LIU Yun-jian(刘云建), HU Qi-yang(胡启阳), LI Xin-hai(李新海),

WANG Zhi-xing(王志兴), GUO Hua-jun(郭华军)

School of Metallurgical Science and Engineering, Central South University, Changsha 410083, China

Received 19 October 2005; accepted 23 February 2006

Abstract：A new LiCoO₂ recovery technology of Li-ion battery was studied. LiCoO₂ was initially separated from the Al foil with dimethyl acetamide(DMAC), and then the polyvinylidene fluoride(PVDF) and carbon powders in the active material were eliminated by high temperature calcining. The content of the elements in the recovered powder was analyzed. The structure and morphology of the resulted samples were observed by XRD and SEM. Then the Li₂CO₃ was added in the recycled powder to adjust the Li/Co molar ratio to 1. The new LiCoO₂ was synthesized by calcining at 850 ℃ for 12 h in air. The well-crystallized single phase LiCoO₂ without Co₃O₄ phase was obtained. The recycle-synthesized LiCoO₂ powders have good characteristics as a cathode active material in terms of charge-discharge capacity and cycling performance.

Key words：Li-ion battery; direct recovery; LiCoO₂; synthesis; electrochemical performance

Since the Sony Energytec unveiled the first commercial Li-ion cell[1], the Li-ion battery has become the most attractive energy source for portable electronic products, such as mobile phone, notebook computers. The market for Li-ion battery has expanded rapidly because of the increase in demand for mobile electronics. It is reported that the total sales of the cell in 2002 have reached 6.5 billion dollars, and are expected to be more than 10 billion dollars in 2005[2]. The layered LiCoO₂ is used most for commercial products at present. It demands large amount of Co to meet the market. It is very important to recycle the Co in the Li-ion battery, because Co is a rare element, and is not friendly to environment. The spent Li-ion batteries and its incisors bound come out from the made process can give rise to the environmental poisoning. In other hand recycling the Co can also bring economical interests.

At present, many researchers have studied how to recycle the spent Li-ion batteries. It has been reported[3] that cobalt ions extracted from waste LiCoO₂ by using a nitric acid solution leaching, were potentostatically transformed into cobalt hydroxide on a titanium electrode and cobalt oxide was then obtained via a dehydration procedure. ZHANG et al[4] reported the recycle of the metal values such as cobalt and lithium from the spent Li-ion secondary batteries. LAIN[5] recycled metal values from the cell using AEA technology. They just recycled metal values from the waste batteries. But LEE et al[6] and CONTESTAILE et al[7] not only recycled the metal values but also prepared new LiCoO₂ just using the recycled metal values, and showed good results.

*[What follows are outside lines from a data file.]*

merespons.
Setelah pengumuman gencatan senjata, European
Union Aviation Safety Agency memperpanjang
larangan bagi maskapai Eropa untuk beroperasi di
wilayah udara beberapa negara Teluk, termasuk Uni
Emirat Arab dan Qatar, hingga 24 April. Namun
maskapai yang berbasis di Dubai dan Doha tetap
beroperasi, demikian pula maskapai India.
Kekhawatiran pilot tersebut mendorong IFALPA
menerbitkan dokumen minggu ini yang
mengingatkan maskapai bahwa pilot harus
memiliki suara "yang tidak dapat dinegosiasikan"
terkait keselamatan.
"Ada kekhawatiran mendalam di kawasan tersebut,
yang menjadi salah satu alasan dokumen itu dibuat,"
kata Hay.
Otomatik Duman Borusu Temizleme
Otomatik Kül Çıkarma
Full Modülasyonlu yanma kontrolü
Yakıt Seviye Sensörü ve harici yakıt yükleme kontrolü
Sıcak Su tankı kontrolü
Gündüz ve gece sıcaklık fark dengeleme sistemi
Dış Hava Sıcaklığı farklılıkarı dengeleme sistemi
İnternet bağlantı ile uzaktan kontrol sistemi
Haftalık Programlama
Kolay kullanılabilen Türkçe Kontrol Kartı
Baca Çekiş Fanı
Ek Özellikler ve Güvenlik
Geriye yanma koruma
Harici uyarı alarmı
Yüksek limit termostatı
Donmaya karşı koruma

Many incisors bound of LiCoO₂ is produced in the process of Li-ion battery manufacturing. It is waste to discard the incisors bound. In this paper, a new LiCoO₂ recovery technology from the incisors bound of Li-ion battery is studied. After recycle process, there is little Co₃O₄ in the cycled LiCoO₂. The final LiCoO₂ powder is synthesized at high temperature with Li₂CO₃. The electrochemical performances of the synthesized LiCoO₂ has also been studied.

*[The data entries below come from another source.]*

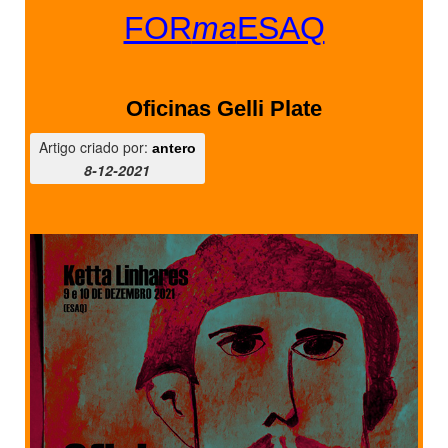
FOR
ma
ESAQ
Oficinas Gelli Plate
Artigo criado por:
antero
8-12-2021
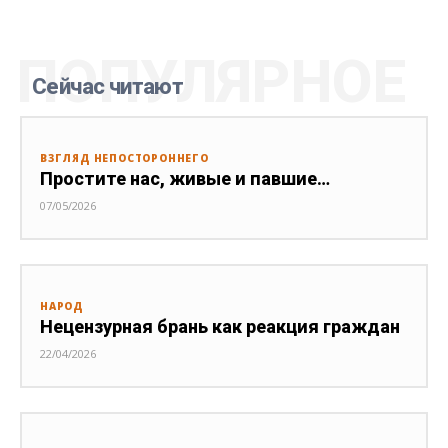
ПОПУЛЯРНОЕ
Сейчас читают
ВЗГЛЯД НЕПОСТОРОННЕГО
Простите нас, живые и павшие…
07/05/2026
НАРОД
Нецензурная брань как реакция граждан
22/04/2026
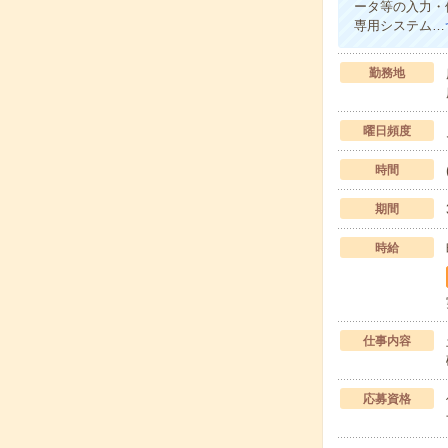
ータ等の入力・
専用システム…
勤務地
曜日頻度
時間
期間
時給
仕事内容
応募資格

At first, a certain incisors bound of Li-ion battery was dipped in DMAC. Several hours later the aluminum foil was picked out. And then the solution was filtrated after several hours deposit. The cathode material without aluminum was gained after filtrating. Then the cathode material was heated at 120 ℃ in air for 12 h. The solvent DMAC was vaporized during the heating process. The powder was gained after milling. The dried powder was firstly heated at 450 ℃ in air for 2 h, then heated at 600 ℃ for 5 h. To prevent the agglomeration, the powder should be filled loosely. Then the recovered powder was gained after washing the heated powder several times with distilled water and drying at 80 ℃ for several hours. The structure of the recycled powders was identified with XRD technique. The content of the Co was analysed by titrating, and the element Li by atomic absorption spectrometry.

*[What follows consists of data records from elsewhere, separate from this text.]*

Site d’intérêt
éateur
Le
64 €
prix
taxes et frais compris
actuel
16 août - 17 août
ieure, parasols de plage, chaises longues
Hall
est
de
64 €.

The recycled powders containing LiCoO₂, Co₃O₄ and Li₂CO₃ were used as starting materials. The ratio of Li/Co was adjusted to 1 by adding a certain amount of Li₂CO₃. The final LiCoO₂ was synthesized by calcaning at 850 ℃for 12 h in air, and cooled to the room temperature in a tube-furnace. The heat-treated products were ground in an agate mortar. The structure and morphology of the obtained samples were measured with XRD and SEM, respectively.

The powder X-ray diffraction (XRD, Rint-2000, Rigaku) using Cu K_α radiation was employed to identify the crystalline phase of the synthesized materials. The particle size and morphology of the LiCoO₂ powders were measured by scanning electron microscope (JEOL, JSM-5600LV) with an accelerating voltage of 20 kV.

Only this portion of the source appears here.